Forum Moderators: DixonJones

Message Too Old, No Replies

access stats for _large_ sites

i feel like in a cloud of fog

         

muesli

10:49 pm on Aug 7, 2002 (gmt 0)

10+ Year Member



hi,

i'm in the strange situation that i know virtually everything about user and spider access to my two private sites but _nothing_ about the large site i'm commercially responsible for.

as to what my software and operations guys tell me logging and tracking would cost truckloads of money. they have turned off the webservers writing logfiles for most things.

my site is ~180 million PIs a month, mostly dynamic, runs on 35 alpha webservers and a database machine (simplyfied..).

is it true that the additionally needed hardware (storage, CPU, webserver performance) and the licence for a logfile analyzing software (unlimited edition) would cost half a fortune? we're quite tight on budget these days..

what i miss most is SE traffic and keyword statistics. what would you suggest?

muesli

mnorton

10:30 am on Aug 8, 2002 (gmt 0)

10+ Year Member



I currently manage the stats for a company that gets ~15 Million Page impressions a month (5-600MB of logs a day) which is not a lot compared to yours. It costs quite a bit initally in buying a new server and possibly a licence for some analysis software but once purchased it should last you a while, there are many free products out there such as Analog. I currently use NetTracker which I find very useful however the version that would suit you would cost in the region of $25,000 which is not a small sum and then you have the support and server costs on top.

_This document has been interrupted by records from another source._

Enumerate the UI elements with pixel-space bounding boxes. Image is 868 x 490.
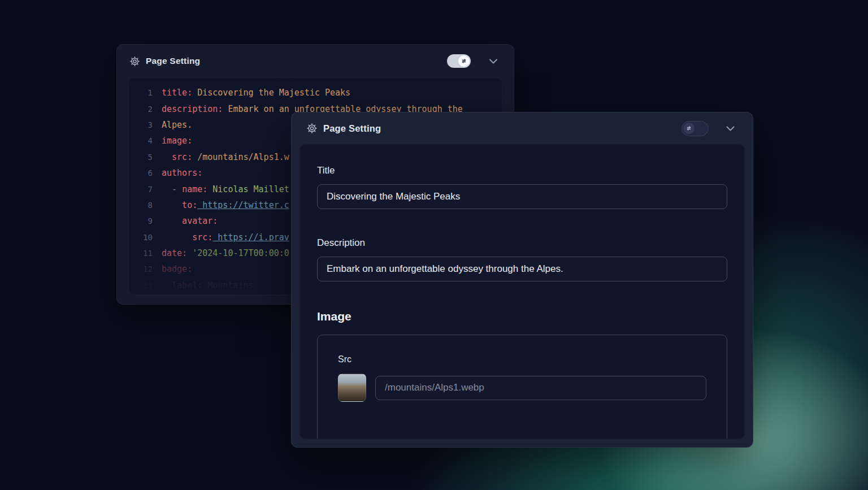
swap-icon: [685, 125, 692, 132]
image-card: Src: [317, 335, 727, 439]
page-setting-form-panel: Page Setting Title Description Image Src: [291, 112, 753, 448]
toggle-knob: [683, 123, 695, 134]
description-label: Description: [317, 237, 727, 249]
src-label: Src: [338, 354, 706, 365]
swap-icon: [461, 58, 467, 64]
toggle-knob: [458, 55, 470, 67]
title-field-group: Title: [317, 165, 727, 209]
image-thumbnail[interactable]: [338, 374, 366, 402]
gear-icon: [306, 123, 318, 134]
panel-title: Page Setting: [146, 56, 200, 66]
src-input[interactable]: [375, 376, 706, 400]
editor-mode-toggle[interactable]: [447, 54, 471, 68]
description-field-group: Description: [317, 237, 727, 281]
gear-icon: [129, 56, 140, 67]
image-section-heading: Image: [317, 310, 727, 323]
collapse-chevron[interactable]: [722, 120, 738, 136]
yaml-panel-header: Page Setting: [117, 45, 514, 77]
form-panel-header: Page Setting: [292, 112, 753, 144]
src-row: [338, 374, 706, 402]
description-input[interactable]: [317, 257, 727, 281]
editor-mode-toggle[interactable]: [682, 121, 709, 136]
title-input[interactable]: [317, 184, 727, 209]
code-line: 1title: Discovering the Majestic Peaks: [137, 85, 502, 101]
form-body: Title Description Image Src: [300, 144, 745, 439]
panel-title: Page Setting: [323, 123, 381, 134]
collapse-chevron[interactable]: [485, 53, 501, 69]
title-label: Title: [317, 165, 727, 176]
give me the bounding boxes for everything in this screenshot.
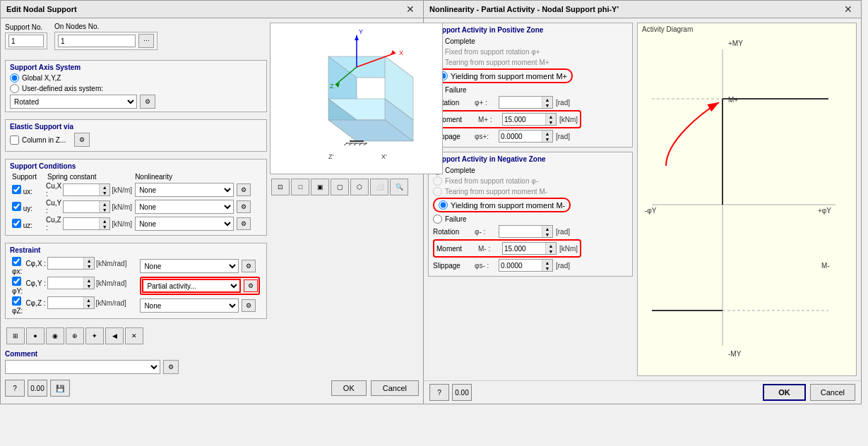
- pos-slip-up[interactable]: ▲: [542, 131, 552, 136]
- cancel-button-left[interactable]: Cancel: [371, 380, 419, 396]
- phix-nonlin-btn[interactable]: ⚙: [242, 260, 256, 272]
- numeric-btn-left[interactable]: 0.00: [28, 380, 47, 397]
- pos-rot-down[interactable]: ▼: [542, 102, 552, 108]
- ux-nonlin-btn[interactable]: ⚙: [237, 183, 251, 196]
- pos-slippage-unit: [rad]: [556, 133, 570, 140]
- phix-nonlin-select[interactable]: None: [140, 259, 239, 273]
- cu-y-up[interactable]: ▲: [100, 201, 109, 207]
- help-button-left[interactable]: ?: [5, 380, 25, 397]
- neg-tearing-radio[interactable]: [433, 187, 442, 196]
- comment-btn[interactable]: ⚙: [163, 360, 179, 374]
- axis-system-dropdown[interactable]: Rotated: [10, 95, 137, 109]
- cu-x-up[interactable]: ▲: [100, 184, 109, 190]
- pos-slippage-input[interactable]: [499, 131, 542, 142]
- node4-icon-btn[interactable]: ✦: [85, 327, 104, 344]
- uz-checkbox[interactable]: [12, 219, 21, 228]
- cphi-z-up[interactable]: ▲: [84, 297, 94, 303]
- cu-x-input[interactable]: [64, 184, 99, 195]
- svg-text:Z': Z': [328, 153, 333, 160]
- ux-checkbox[interactable]: [12, 185, 21, 194]
- ok-button-left[interactable]: OK: [331, 380, 367, 396]
- neg-mom-down[interactable]: ▼: [546, 248, 556, 254]
- uz-nonlin-select[interactable]: None: [135, 217, 234, 231]
- node2-icon-btn[interactable]: ◉: [46, 327, 64, 344]
- pos-rot-up[interactable]: ▲: [542, 97, 552, 102]
- cphi-x-input[interactable]: [48, 258, 83, 269]
- neg-yielding-row-highlighted: Yielding from support moment M-: [433, 198, 571, 212]
- view-iso3-btn[interactable]: ⬡: [350, 179, 369, 195]
- cphi-z-input[interactable]: [48, 297, 83, 308]
- save-btn-left[interactable]: 💾: [50, 380, 70, 397]
- user-defined-radio[interactable]: [10, 84, 19, 93]
- cphi-y-up[interactable]: ▲: [84, 277, 94, 283]
- pos-rotation-input[interactable]: [499, 97, 542, 108]
- phiy-checkbox[interactable]: [12, 277, 21, 286]
- neg-rot-down[interactable]: ▼: [542, 231, 552, 237]
- on-nodes-input[interactable]: [58, 35, 136, 47]
- cphi-x-down[interactable]: ▼: [84, 263, 94, 269]
- cu-z-input[interactable]: [64, 218, 99, 229]
- cancel-button-right[interactable]: Cancel: [810, 384, 855, 401]
- left-panel-close-button[interactable]: ✕: [403, 4, 417, 15]
- uy-nonlin-btn[interactable]: ⚙: [237, 200, 251, 213]
- cu-y-down[interactable]: ▼: [100, 207, 109, 212]
- arrow-icon-btn[interactable]: ◀: [105, 327, 124, 344]
- neg-slippage-input[interactable]: [499, 260, 542, 271]
- uy-nonlin-select[interactable]: None: [135, 200, 234, 214]
- phiy-nonlin-btn[interactable]: ⚙: [244, 279, 258, 292]
- numeric-btn-right[interactable]: 0.00: [452, 384, 472, 401]
- neg-failure-radio[interactable]: [433, 215, 442, 224]
- neg-yielding-radio[interactable]: [439, 200, 448, 210]
- phiy-nonlin-select[interactable]: Partial activity...: [142, 279, 241, 293]
- uy-checkbox[interactable]: [12, 202, 21, 211]
- phiz-nonlin-btn[interactable]: ⚙: [242, 299, 256, 312]
- cu-z-up[interactable]: ▲: [100, 218, 109, 224]
- support-no-input[interactable]: [8, 35, 44, 47]
- view-render-btn[interactable]: ⬜: [370, 179, 388, 195]
- cu-x-down[interactable]: ▼: [100, 190, 109, 195]
- pos-mom-up[interactable]: ▲: [546, 114, 556, 119]
- cu-y-input[interactable]: [64, 201, 99, 212]
- uz-nonlin-btn[interactable]: ⚙: [237, 217, 251, 230]
- pos-moment-input[interactable]: [503, 114, 545, 125]
- neg-rot-up[interactable]: ▲: [542, 226, 552, 231]
- cphi-x-up[interactable]: ▲: [84, 258, 94, 263]
- cphi-z-down[interactable]: ▼: [84, 303, 94, 308]
- neg-moment-input[interactable]: [503, 243, 545, 254]
- neg-fixed-radio[interactable]: [433, 176, 442, 186]
- delete-icon-btn[interactable]: ✕: [125, 327, 143, 344]
- global-xyz-radio[interactable]: [10, 73, 19, 83]
- pos-mom-down[interactable]: ▼: [546, 119, 556, 125]
- column-in-z-checkbox[interactable]: [10, 135, 19, 145]
- view-2d-btn[interactable]: □: [291, 179, 309, 195]
- comment-input[interactable]: [5, 360, 160, 374]
- support-no-label: Support No.: [5, 23, 47, 31]
- right-panel-close-button[interactable]: ✕: [841, 4, 855, 15]
- view-fit-btn[interactable]: ⊡: [271, 179, 290, 195]
- cu-z-down[interactable]: ▼: [100, 224, 109, 229]
- view-iso1-btn[interactable]: ▣: [311, 179, 329, 195]
- ok-button-right[interactable]: OK: [763, 384, 806, 401]
- neg-rotation-input[interactable]: [499, 226, 542, 237]
- neg-slip-down[interactable]: ▼: [542, 265, 552, 271]
- node-icon-btn[interactable]: ●: [26, 327, 44, 344]
- view-iso2-btn[interactable]: ▢: [331, 179, 349, 195]
- 3d-view: X Y Z: [270, 23, 443, 174]
- cphi-y-input[interactable]: [48, 277, 83, 289]
- axis-system-settings-button[interactable]: ⚙: [140, 95, 155, 109]
- pos-slip-down[interactable]: ▼: [542, 136, 552, 142]
- phiz-nonlin-select[interactable]: None: [140, 299, 239, 313]
- grid-icon-btn[interactable]: ⊞: [6, 327, 25, 344]
- cphi-y-down[interactable]: ▼: [84, 283, 94, 289]
- neg-slip-up[interactable]: ▲: [542, 260, 552, 265]
- nodes-select-button[interactable]: ⋯: [138, 34, 154, 48]
- view-zoom-btn[interactable]: 🔍: [390, 179, 408, 195]
- elastic-settings-button[interactable]: ⚙: [74, 133, 90, 147]
- phix-checkbox[interactable]: [12, 257, 21, 266]
- help-button-right[interactable]: ?: [429, 384, 449, 401]
- column-in-z-label: Column in Z...: [22, 136, 66, 144]
- node3-icon-btn[interactable]: ⊕: [66, 327, 84, 344]
- ux-nonlin-select[interactable]: None: [135, 183, 234, 197]
- phiz-checkbox[interactable]: [12, 296, 21, 306]
- neg-mom-up[interactable]: ▲: [546, 243, 556, 248]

It may be worth investing in a half decent server and one of the free analysis programs, as this will save you a bundle.

Also you could try looking into page tagging methods which mean that you do not need to have logs and the company providing this service will store all the data for you to products that come to mind are WebTrends Live and SiteMeter not too sure on the costs of these but you will have to pay a monthly fee for this service

Thanks

Mike

Grumpus

12:09 pm on Aug 8, 2002 (gmt 0)

WebmasterWorld Senior Member 10+ Year Member



I'm not getting nearly the page hits you are getting, so I've got regular logging turned on still, but even that can be too much to sift through. What I've done on my site pares down the logs considerably and gives me a good look at the unique visitors as well as let me see where the spiders are.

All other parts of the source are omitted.